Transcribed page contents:
# # # # # # #

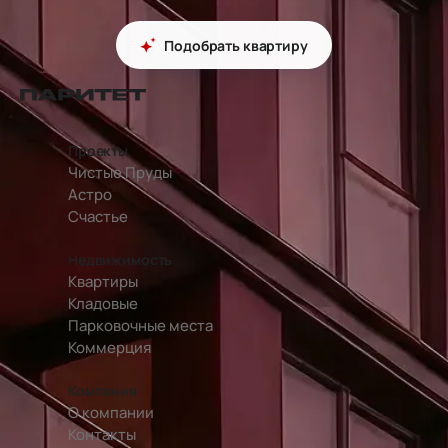
Подобрать квартиру
перейти на главную страницу
Проекты
Чистые Пруды
Астро
Счастье
Недвижимость
Квартиры
Кладовые
Парковочные места
Коммерция
Компания
О компании
Контакты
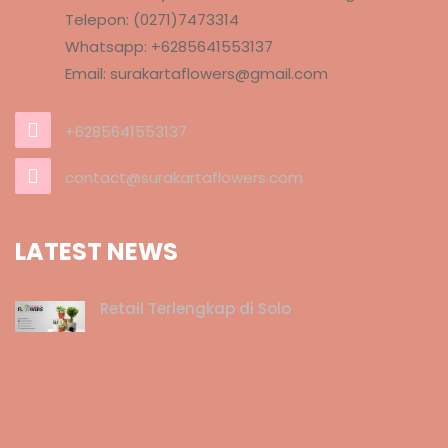
Telepon: (0271)7473314
Whatsapp: +6285641553137
Email: surakartaflowers@gmail.com
+6285641553137
contact@surakartaflowers.com
LATEST NEWS
Retail Terlengkap di Solo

# # # # # # #

WHAT YOU HAVE TO DO: Write down all the entries exactly, but not the pictures they hold.

ANSWER TO THIS TASK:
Подобрать квартиру
перейти на главную страницу
Проекты
Чистые Пруды
Астро
Счастье
Недвижимость
Квартиры
Кладовые
Парковочные места
Коммерция
Компания
О компании
Контакты
Telepon: (0271)7473314
Whatsapp: +6285641553137
Email: surakartaflowers@gmail.com
+6285641553137
contact@surakartaflowers.com
LATEST NEWS
Retail Terlengkap di Solo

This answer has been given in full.